Tool Search


ID	`tool_search`
Category	Optimization
Features	None
Dependencies	None

Enables deferred tool loading for agents with many tools, on any model. Instead of sending full parameter schemas for every tool upfront, only tool names and descriptions are sent initially. The model loads full schemas on demand by calling the tool_search tool.

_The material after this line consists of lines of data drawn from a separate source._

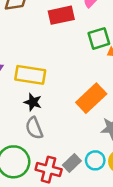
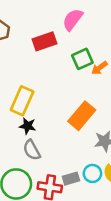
yellow rectangle: (30, 75) -> (22, 101), turned -68
gray rectangle: (72, 163) -> (71, 179), turned 35

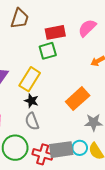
pink semicircle: (73, 20) -> (87, 28), moved
green square: (82, 59) -> (48, 51), moved
gray rectangle: (71, 179) -> (61, 150), size x1.6

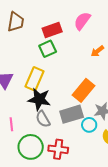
black star: (31, 101) -> (39, 99), size x1.6
cyan circle: (80, 148) -> (89, 125), moved
gray rectangle: (61, 150) -> (72, 114), moved

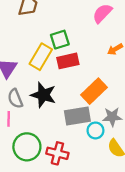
red rectangle: (52, 30) -> (68, 61), moved
yellow rectangle: (34, 79) -> (41, 57), moved
gray semicircle: (43, 119) -> (15, 99), moved

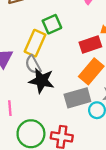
red rectangle: (68, 61) -> (90, 44), moved
gray semicircle: (15, 99) -> (33, 65), moved

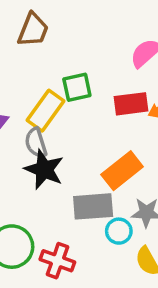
red rectangle: (90, 44) -> (131, 104), moved

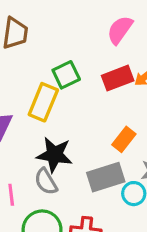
gray semicircle: (36, 143) -> (46, 181), moved
orange rectangle: (122, 171) -> (124, 139), size x0.7

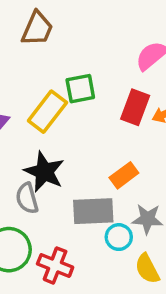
red rectangle: (118, 78) -> (135, 107), turned -64

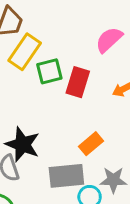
red rectangle: (135, 107) -> (78, 82), moved
yellow rectangle: (47, 112) -> (25, 52), moved

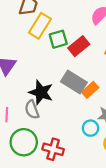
red rectangle: (78, 82) -> (79, 46), turned 36
gray rectangle: (66, 176) -> (74, 82), moved, turned 40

Unlike OpenAI Tool Search, which relies on OpenAI’s hosted tool_search feature, this capability implements tool search entirely client-side. It therefore works with Anthropic, Gemini, OpenAI Completions, and any other provider — not just GPT-5.4+.

Tools

tool_search — search the available tools by keyword and load their full parameter schemas.

How It Works

Threshold check — deferral only activates when the total tool count meets or exceeds the threshold (default: 15). Below it, full schemas are sent unchanged.
Schema stripping — a tool-definition hook replaces the parameter schema of every deferrable tool with a small stub (name + description survive). This runs when the runtime agent is built, so the model never receives the full schemas upfront.
tool_search tool — a real tool is added to the agent. When the model calls it with a query, the tool inspects its sibling tools and returns the full JSON parameter schemas of the matches.
System-prompt guidance — a short note instructs the model to call tool_search before using a tool whose parameters it has not yet loaded.
Transparent execution — the underlying tools stay registered and executable. Tool calls and results work identically; only how schemas reach the model changes.

DeferrablePolicy

Each tool has a deferrable policy that controls whether its schema can be deferred:

Policy	Behavior
`never`	Full schema always sent (use for high-frequency tools like `write_todos`)
`automatic`	Deferred when tool_search is active and above threshold (default)
`always`	Always deferred when tool_search is active

The tool_search tool itself is never deferred.

Model Support

None required. Because deferral and search are implemented client-side, every model works the same way. For GPT-5.4+ you may prefer OpenAI Tool Search, which uses the provider’s hosted index; use this capability for all other models.

Configuration

{
  "capabilities": ["tool_search"]
}

The activation threshold defaults to 15 tools (DEFAULT_TOOL_SEARCH_THRESHOLD).

Limitations

Server-executed tools — the search reads schemas from the worker-side tool registry. This includes built-in tools and MCP server tools (MCP tools are registered as first-class registry tools). Client-side tools that are not registered worker-side are not returned by tool_search (their stripped definition is still sent so the model knows they exist).
Extra round-trip — loading a schema costs one tool_search call before the first use of a deferred tool. The token savings outweigh this for agents with many tools.